Structures in the plot of the "squareness" of numbers

Solution 1:

Amazing stuff, very interesting.

If we say $r(x) = \frac{p}{q} < \frac{1}{a}$ and $a>b$, then $r(bx) = \frac{bp}{q}\space \space \space \space \space \space \space \space \space \space (a,b \in \mathbb{N})$

Proof: Assume $p=n_1 n_2 ... n_k, \space q=m_1 m_2 ... m_l$, so that $\frac{p}{q} \le1$ is maximal.

Then $\forall i,j:n_i<m_j \iff \frac{n_i}{m_j} < \frac{1}{a^{2}}$ because otherwise swapping $n_i$ and $m_j$ would result in $\frac{p}{q}$ incresing, but still be less than 1.

If we now say $p=bn_1 n_2 ... n_k, \space q=m_1 m_2 ... m_l$, we have to show that this is still optimal.

Assume $r(bx)\ne \frac{bp}{q} \implies \exists j: b<m_j, \frac{b}{m_j} \ge \frac{1}{a^{2}} \iff ba^{2}\ge m_j $

Swapping $b$ and $m_j$ effectivelty multiplies the fraction by $\frac{m_j^{2}}{b^{2}}$, therefore $\frac{m_j^{2}}{b^{2}} < a \implies m_j^{2}<b^{2}a$

Multiplying those together: $m_j^{3} < (ab)^{3} \implies m_j < ab < a^{2}$.

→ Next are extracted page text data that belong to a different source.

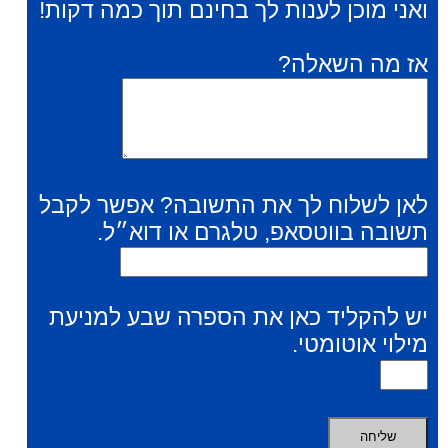
ואני מוכן לענות לך בחינם תוך כמה דקות!
אז מה השאלה?
לאן לשלוח לך את התשובה? אפשר לקבל
תשובה בווטסאפ, טלגרם או דוא״ל.
יש להקליד כאן את הספרה שבע למניעת
מילוי אוטומטי.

But we said that $\frac{n_i}{m_j} < \frac{1}{a^{2}}$. We can say $n_i = 1$ (as we didn't assume it is prime factorization), which yields $\frac{1}{m_j} < \frac{1}{a^{2}} \implies m_j > a^{2}$

[I'm not 100% sure this proof is correct, so please confirm this for yourself. However, even if it is not true for all numbers, it is true for most numbers, which is sufficient to create a pattern]

So $r(x)<\frac{1}{a} \implies r(bx) = b*r(x) \space \space \space (a>b)$. This may explain the partial linearity.